**WORK REQUEST**
Please transcribe exactly the lines from the one containing "chocolate, or other" through the end of the records below, both included, and nothing else.

**RECORDED DATA**
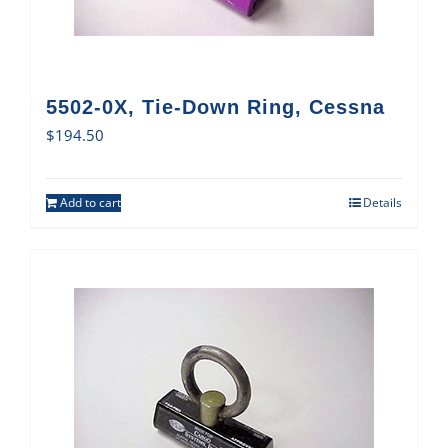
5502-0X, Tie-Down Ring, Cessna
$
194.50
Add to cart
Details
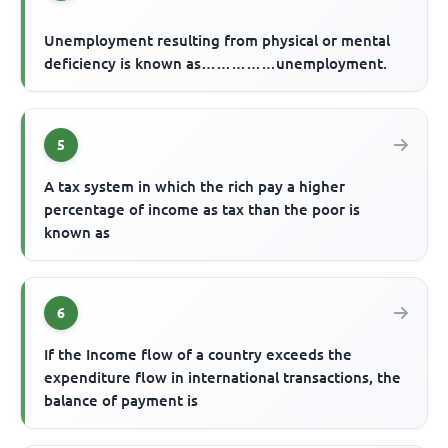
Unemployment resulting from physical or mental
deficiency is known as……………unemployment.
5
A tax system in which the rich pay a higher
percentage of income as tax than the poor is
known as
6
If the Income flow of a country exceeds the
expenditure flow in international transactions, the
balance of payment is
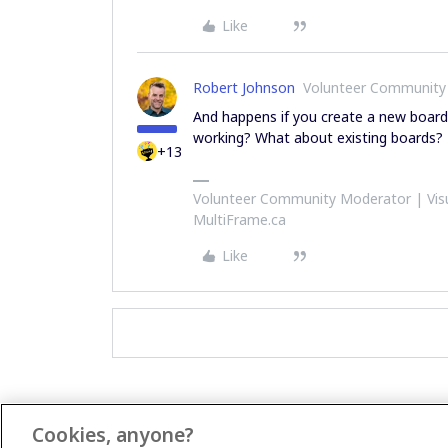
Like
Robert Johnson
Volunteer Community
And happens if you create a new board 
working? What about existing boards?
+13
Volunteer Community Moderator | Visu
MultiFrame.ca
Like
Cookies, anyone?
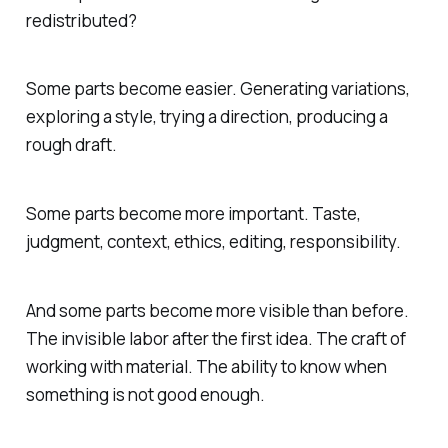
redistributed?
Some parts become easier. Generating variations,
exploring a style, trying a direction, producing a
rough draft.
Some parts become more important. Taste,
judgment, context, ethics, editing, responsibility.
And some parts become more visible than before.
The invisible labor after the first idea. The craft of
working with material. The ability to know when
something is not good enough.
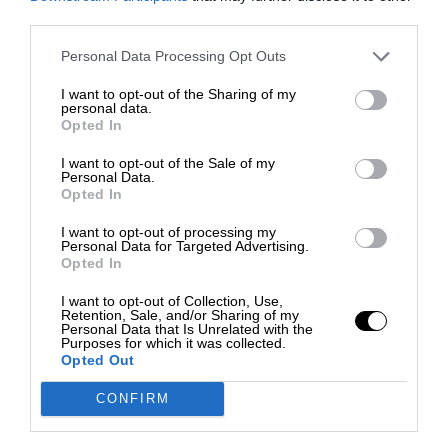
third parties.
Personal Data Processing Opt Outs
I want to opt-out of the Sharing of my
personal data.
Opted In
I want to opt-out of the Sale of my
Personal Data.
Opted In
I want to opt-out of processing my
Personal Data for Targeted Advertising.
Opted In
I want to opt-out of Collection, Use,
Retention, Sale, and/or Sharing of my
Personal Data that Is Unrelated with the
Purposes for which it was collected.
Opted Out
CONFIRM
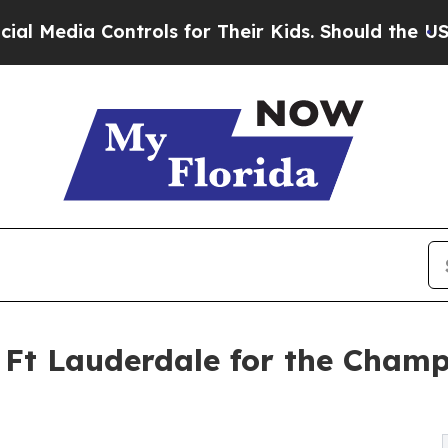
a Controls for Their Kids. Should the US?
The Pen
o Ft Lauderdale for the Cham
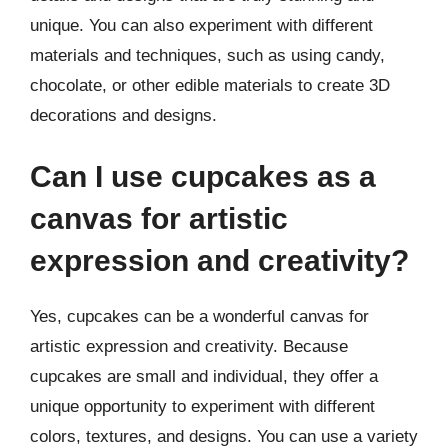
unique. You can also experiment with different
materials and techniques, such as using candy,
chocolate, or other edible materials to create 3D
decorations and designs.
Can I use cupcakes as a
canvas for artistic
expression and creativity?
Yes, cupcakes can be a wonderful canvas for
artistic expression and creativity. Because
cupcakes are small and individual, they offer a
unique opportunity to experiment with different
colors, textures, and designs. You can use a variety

**TASK RESULT**
chocolate, or other edible materials to create 3D
decorations and designs.
Can I use cupcakes as a
canvas for artistic
expression and creativity?
Yes, cupcakes can be a wonderful canvas for
artistic expression and creativity. Because
cupcakes are small and individual, they offer a
unique opportunity to experiment with different
colors, textures, and designs. You can use a variety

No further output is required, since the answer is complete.